The possible mechanisms behind the benefits offered by rLH supplementation are improved oocyte competence and endometrial receptivity. Lower levels of cumulous cell apoptosis have been demonstrated in cycles with rLH supplementation as compared with cycles with rFSH alone,33 which can reflect enhanced oocyte competence. In addition, LH stimulates CYP17 to convert progesterone into androgens, which in turn can be aromatized to estrogens. The supplementation with LH decreases the chance of a premature progesterone rise prior to luteinization, thus benefitting the endometrium and increasing the chance of implantation and clinical pregnancy.34 Finally, the addition of rLH may improve follicular insulin sensitivity, leading to decreased androgen levels through a cascade mediated by increased production of adiponectin. This favorable setting may culminate in enhanced follicular maturation, ovulation, and fertilization capacity.35
This is a retrospective study with its inherent limitations and bias. In addition, although the sample size was adequate for the analysis of the general group, the present study is underpowered for subgroups analyses. The present study was limited by its small sample size but creates a rationale to conduct randomized studies with larger casuistic to draw concrete conclusions about the use of rFSH and rLH for ovarian stimulation in patients with cycles stimulated with rFSH alone. The results presented here might provide another tool for the clinician to use in the decision-making process regarding the trigger regimen. The most important take home message is that the outcomes of ICSI cycles from unselected patients can be improved in a following cycle with the use of LH supplementation for ovarian stimulation.

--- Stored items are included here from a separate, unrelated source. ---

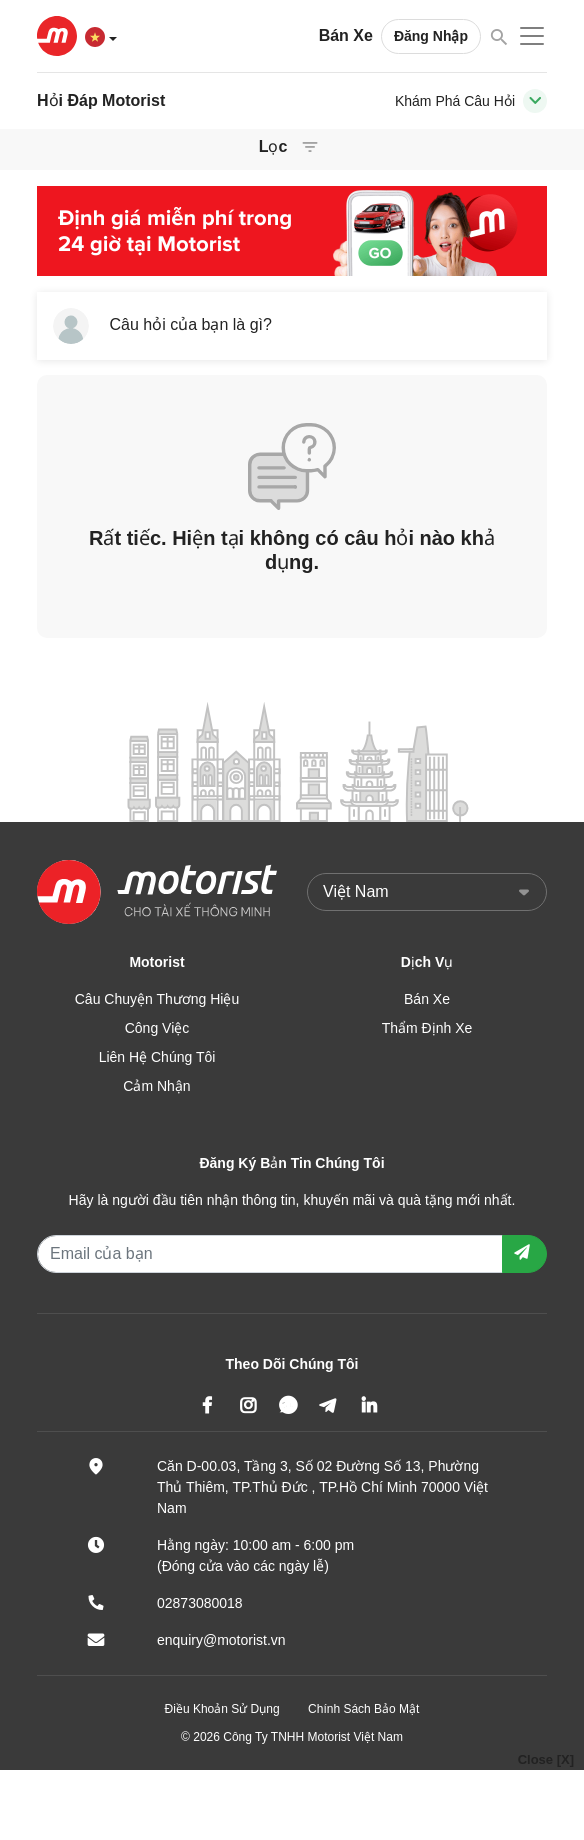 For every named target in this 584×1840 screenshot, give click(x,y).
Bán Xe (346, 35)
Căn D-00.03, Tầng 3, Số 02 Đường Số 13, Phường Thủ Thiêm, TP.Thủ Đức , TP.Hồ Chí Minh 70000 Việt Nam (322, 1487)
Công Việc (157, 1028)
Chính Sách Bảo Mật (363, 1709)
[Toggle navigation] (535, 101)
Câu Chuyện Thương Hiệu (157, 999)
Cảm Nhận (156, 1086)
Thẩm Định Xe (427, 1028)
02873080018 (200, 1603)
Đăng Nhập (431, 36)
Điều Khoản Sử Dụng (222, 1709)
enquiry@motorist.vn (221, 1640)
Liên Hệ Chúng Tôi (157, 1057) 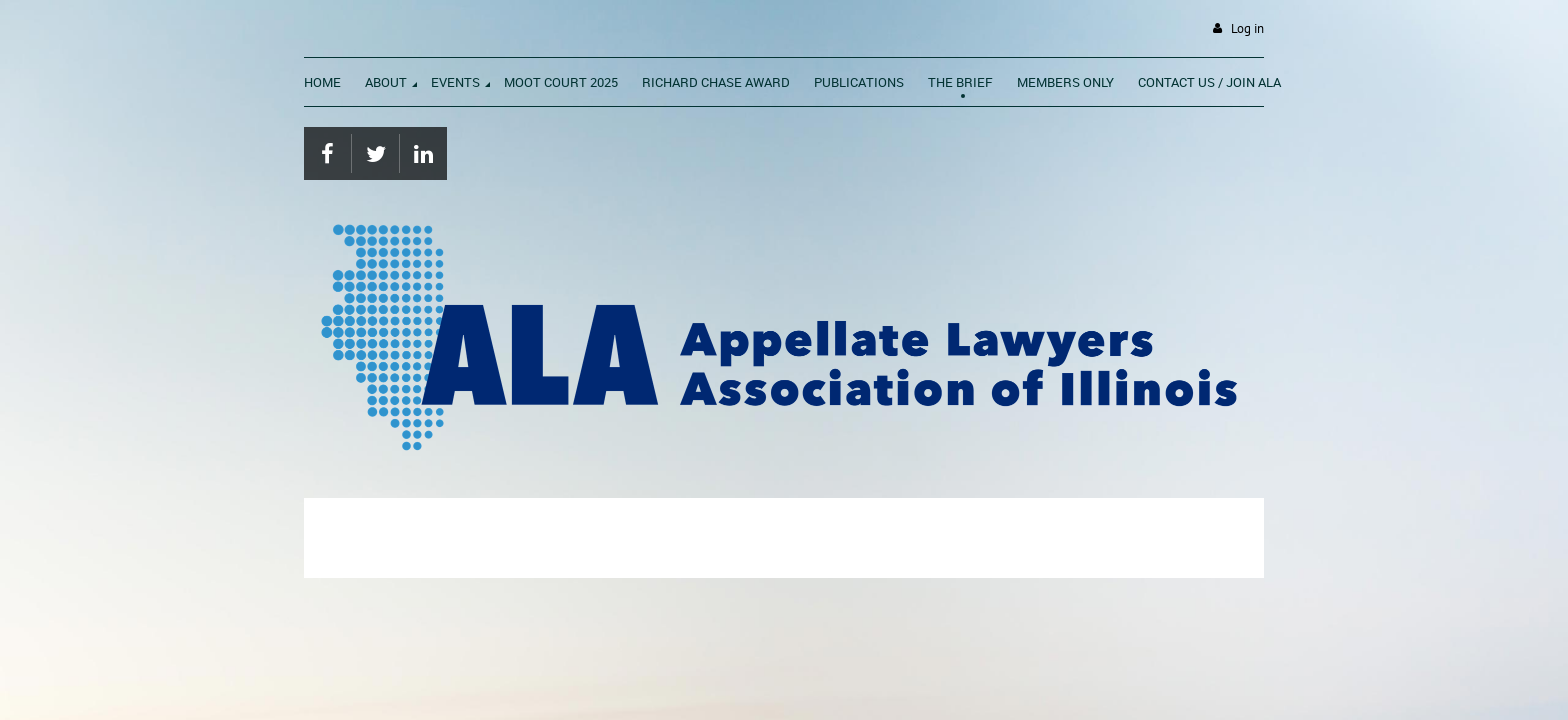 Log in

In conclusion, ovarian stimulation with LH supplementation results in higher implantation rates, regardless of maternal age and response to COS, compared with cycles stimulated with rFSH only. Improvements were also observed for ICSI laboratory outcomes and miscarriage rate when the patients were stratified by age and number of retrieved oocytes. Despite being encouraging, due to the retrospective nature of the present study, these results should be confirmed in randomized controlled trials.